How to Hold Impactful Staff Evaluations

Make your next staff evaluation easier for everyone!

June 15, 2022
Schools and Childcare Centers

Evaluations are tough, for both you and your staff. Something to keep in mind is that evaluations aren’t just numbers on a chart, but an opportunity for growth. Your feedback is important and if you want your staff to feel like they belong to a community, you want to provide valuable insights into their progress as an educator. 

To promote professional development within your staff, and prevent them from feeling like a chore, here are some strategies we suggest you implement before, during, and after an evaluation. A little planning and thoughtfulness can go a long way to building a meaningful relationship with your educators and seeing them become successful. 

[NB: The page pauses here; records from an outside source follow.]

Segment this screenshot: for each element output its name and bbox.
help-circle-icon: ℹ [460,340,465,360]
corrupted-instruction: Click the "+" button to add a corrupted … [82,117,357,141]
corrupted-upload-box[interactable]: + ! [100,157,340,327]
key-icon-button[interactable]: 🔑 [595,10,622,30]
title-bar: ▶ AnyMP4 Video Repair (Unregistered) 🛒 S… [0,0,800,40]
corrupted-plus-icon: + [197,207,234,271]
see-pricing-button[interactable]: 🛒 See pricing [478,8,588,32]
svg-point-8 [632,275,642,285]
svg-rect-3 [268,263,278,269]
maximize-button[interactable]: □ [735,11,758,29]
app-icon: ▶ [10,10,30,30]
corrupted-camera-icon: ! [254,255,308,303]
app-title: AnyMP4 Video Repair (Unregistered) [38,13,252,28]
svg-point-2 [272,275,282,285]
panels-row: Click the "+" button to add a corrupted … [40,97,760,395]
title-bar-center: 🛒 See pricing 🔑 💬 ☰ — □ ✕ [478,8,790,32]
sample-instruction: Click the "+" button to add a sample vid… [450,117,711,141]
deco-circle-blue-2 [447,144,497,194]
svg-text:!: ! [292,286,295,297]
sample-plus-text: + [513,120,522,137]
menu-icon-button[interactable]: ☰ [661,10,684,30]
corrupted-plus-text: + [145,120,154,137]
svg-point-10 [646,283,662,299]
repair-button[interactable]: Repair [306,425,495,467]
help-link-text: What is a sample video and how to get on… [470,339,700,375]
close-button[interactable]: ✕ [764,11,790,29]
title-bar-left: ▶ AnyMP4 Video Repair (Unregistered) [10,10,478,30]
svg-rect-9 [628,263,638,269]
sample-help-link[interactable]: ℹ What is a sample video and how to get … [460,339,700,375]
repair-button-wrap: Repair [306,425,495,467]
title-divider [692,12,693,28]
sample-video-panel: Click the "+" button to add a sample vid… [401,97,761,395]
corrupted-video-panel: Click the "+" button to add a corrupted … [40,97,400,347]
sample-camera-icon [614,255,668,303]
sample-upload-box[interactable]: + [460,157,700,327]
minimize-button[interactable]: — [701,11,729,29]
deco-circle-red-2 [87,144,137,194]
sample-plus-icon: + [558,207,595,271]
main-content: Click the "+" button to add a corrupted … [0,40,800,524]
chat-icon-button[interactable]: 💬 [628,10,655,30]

  1. Schedule the evaluations
    Most educators do not like to be surprised when it comes to evaluations. Create a calendar or use a scheduling platform like Calendly, to give your staff the option to choose when they want to be evaluated. In most cases, it is easier to conduct all evaluations within the one month, or set time frame, depending on how many educators you have. This gives them time to prepare for their lesson. 
  1. Set expectations
    Transparency fosters trust. Give your staff the evaluation form that you will be using, so they know what they’re being measured on. What domains are they being evaluated on? What makes a highly effective evaluation versus just an effective one? Outline these expectations to set your educators up for success. 
  1. Offer pre-evaluation meetings
    Before conducting evaluations, offer your teachers and staff the opportunity to speak to you about their lesson. This is a chance for them to be vulnerable and show you their lesson plan beforehand. Offer them helpful tips on how to improve their lesson, if any. This is beneficial for both you and your staff. They can receive feedback before the formal evaluation, and you can see if they implement your feedback during the actual lesson. 
  1. Give them time for self-reflection
    Before sending over your feedback, allow your staff to reflect on their own lesson. You can do this by providing them with a self-reflection form, and asking them to note any strengths and areas of improvements they may have. It does not have to be a formal write-up, but it can be talking points for a post evaluation meeting. You can also see if their notes align with your feedback.
  1. Provide thoughtful feedback
    Your evaluation should not be a word-for-word transcript of what happened during the lesson. It should be a summary of what happened during the lesson, highlighting strengths and offering suggestions for how to improve the lesson. These suggestions should be limited to 3-5 bullet points and offer opportunities for growth. It should also be noted how severe these areas of improvements are. Will they lose their job if they cannot implement these changes? Is it something you’d like to see immediately, or something you want to see over the course of a few months? Is it something both of you can work on together? 

Evaluations don’t have to be stressful, a little preparation can make things easier for everyone. By taking the steps necessary, you can ensure a smooth evaluation process.